The reply should match the listing below character for character, except that no image is carried over.

┄┄┄┄┄┄┄┄┄┄┄┄┄┄┄┄┄┄┄┄

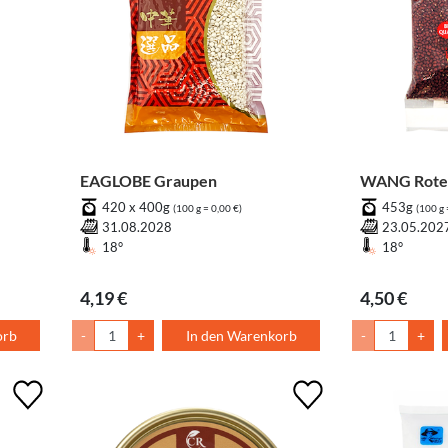
EAGLOBE Graupen
WANG Rote
420 x 400g
453g
(100 g = 0,00 €)
(100 g 
31.08.2028
23.05.202
18°
18°
4,19 €
4,50 €
orb
-
+
In den Warenkorb
-
+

┄┄┄┄┄┄┄┄┄┄┄┄┄┄┄┄┄┄┄┄

:: Result below ::
EAGLOBE Graupen
WANG Rote
420 x 400g
453g
(100 g = 0,00 €)
(100 g 
31.08.2028
23.05.202
18°
18°
4,19 €
4,50 €
orb
-
+
In den Warenkorb
-
+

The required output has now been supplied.